The first Transforming Community retreat I attended focused on solitude and silence. After some initial teaching and times of prayer, we were given an extended period of time to be quiet and alone with God. When I arrived back in my room, I literally felt ecstatic to the point of jumping up and down. This was not because of any special experience or vision from God, but simply because though I had desired a life of intimacy with God for years, I had denied myself permission to pursue it in some of these most elemental practices handed down to us through the centuries. I was caught off-guard by my own elation, but it made sense once I realized that it had been eight years since I had last been on a retreat that gave me extended time for silence and being alone with God. I already had a master’s degree in spiritual formation and my denomination’s certification as a professional in the field, and yet I had starved myself of being alone with God for eight full years, and largely because of my feeling that the demands of ministry were too important for me to indulge myself in practices such as those.

As I signed my name on the Transforming Community’s group commitments, including that I would spend time in solitude regularly rather than starving myself for another eight years, I felt that I had finally been given permission, by a group of others who knew the same demands of ministry that I did, to live my life in a way that was consistent with my desire for God rather than continuing to deny it for the sake of ministry.

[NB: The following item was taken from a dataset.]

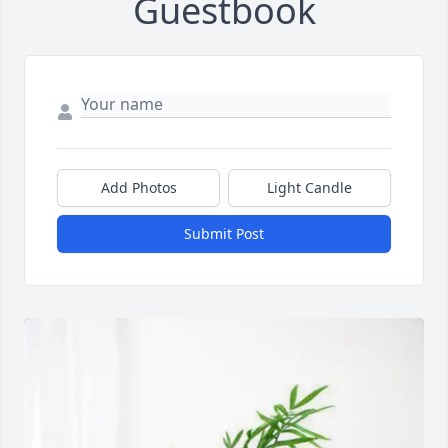
Guestbook
Add Photos
Light Candle
Submit Post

That felt monumentally good.

When I received that permission to rearrange my life around my desire for God, I had no idea that the events of life would unfold in such a way that I would desperately need the lifeline that the Transforming Community would provide me through its practices and relationships over the next two years. Ministry circumstances during that time were the most difficult that I had faced in my decade of ministry. Simultaneously facing those pressures of my work and going through a period of intense personal grief and family stress upon my father’s diagnosis of terminal cancer and his death six months later was too much for me to handle. Depression came and I felt as if life was being squeezed out of me.

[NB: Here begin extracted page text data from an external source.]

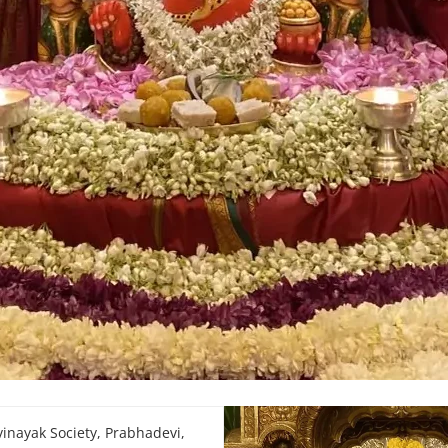
inayak Society, Prabhadevi,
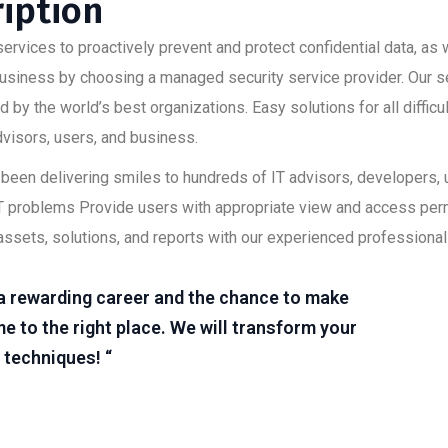
ription
ervices to proactively prevent and protect confidential data, as w
 business by choosing a managed security service provider. Our s
 by the world’s best organizations. Easy solutions for all diffic
advisors, users, and business.
as been delivering smiles to hundreds of IT advisors, developers
lt IT problems Provide users with appropriate view and access pe
assets, solutions, and reports with our experienced professional
r a rewarding career and the chance to make
e to the right place. We will transform your
 techniques! “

If at the same time, I had not also been in the Transforming Community... Well, there is no way of knowing for sure how things would have been different, but I am convinced that I would have been dragged some place emotionally and spiritually where I never want to go.

I cannot overstate the value of the Transforming Community consistently providing me with solid , challenging teaching which helped me to develop skills in discernment and led me to find a path of ministry much more authentic and aligned with God’s work in me than the direction I had been headed.

I cannot express the value of the relationships with people who mentored me, prodded me, encouraged me, and listened to me in the midst of the pain I was experiencing.

Perhaps most significant of all, I will never fully know the extent to which I was sustained and held up through the way that the community and its leadership prayed for me personally. It felt at times as if I could not stand, but this community stood for me through their prayers.

I am now more than six months removed from the completion of my two years in the Transforming Community. My life is now arranged dramatically different from the way that it was when I attended that first retreat on solitude and silence. My family, all of those to whom I minister, and I are all much better off because of the changes we have made.

If I had not been in the Transforming Community during these two years of my life, perhaps God may have sent another lifeline my way. I am profoundly grateful that I will never have to know if that is true.